It’s March 8: International Women’s Day (see next post), so women should be demanding cakes and goodies and stuff along with their rights. On this day in history, Johannes Kepler discovered his third law of planetary motion: “The square of the orbital period of a planet is proportional to the cube of thes emi-major axis of its orbit.” In 1910, French flyer Raymonde de Laroche became the first woman to receive a pilot’s license. In 1971, this was the day of the famous Joe Frazier/Muhammad Ali fight, won after 15 rounds by Frazier. In 1974, the execrable Charles de Gaulle airport opened outside Paris, and, five years later, the first CD was publicly demonstrated. Two years ago on this day (was it that long?), Malaysia Flight 370 from Kuala Lumpur to Beijing disappeared, presumably crashing into the Indian Ocean, where debris has since been found. Births on this day include Oliver Wendell Holmes, Jr. (1841), Otto Hahn (1879), John McPhee (1931), Lynn Redgrave (1943), Carole Bayer Sager (1947), and Rabbi Sacks, Templeton Prize Winner and gay marriage opponent (1948). Those who died on this day include William Howard Taft (1930), Billy Eckstine (1993), and Joe DiMaggio (1999).

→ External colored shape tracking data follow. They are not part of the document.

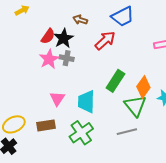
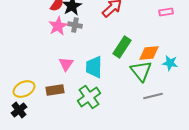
orange diamond: (143, 87) -> (149, 53), turned 50
gray line: (127, 132) -> (153, 96), moved

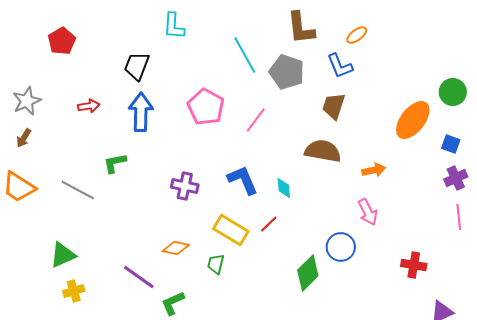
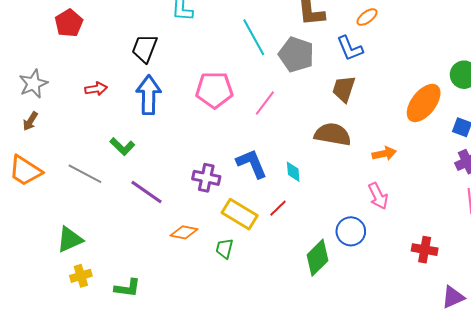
pink pentagon: (206, 107) -> (214, 90), turned -30
green L-shape: (115, 163) -> (122, 146), turned -125
purple cross: (185, 186) -> (206, 178), moved
purple line: (139, 277) -> (147, 192), moved
green L-shape: (173, 303) -> (127, 288), moved, turned -148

Meanwhile in Dobrzyn, Hili has read the translation on Listy from Faith Versus Fact about whether the evolution of humans was inevitable:
Hili: Did humans had to appear in the process of evolution?
A: Probably not.
Hili: See? And cats had to.
(Photo: Sarah Lawson)
Hili: Czy w procesie ewolucji człowiek musiał się pojawić?
Ja: Prawdopodobnie nie.
Hili: No widzisz, a kot musiał.
(Zdjęcie: Sarah Lawson)
As lagniappe, here, courtesy of reader Sue Rosenthal, is a sea otter giving birth—a wild sea otter (Enhydra lutris) that clambered onto the rocks outside the Monterey Bay Aquarium, dropping a baby otter just last Saturday:
A wild otter mom, seeking shelter from stormy seas, gave birth to her pup in our Great Tide Pool with guests and staff looking on. It was an amazing moment. Not that long ago, southern sea otters were hunted to near extinction but now, thanks to legislative protection and a change of heart toward these furriest of sea creatures, the otter population in Monterey Bay has rebounded.
Our sea otter researchers have been watching wild otters for years and have never seen a birth close up like this. We’re amazed and awed to have had a chance to witness this Monterey Bay conservation success story first hand in our own backyard. Welcome to the world, little otter!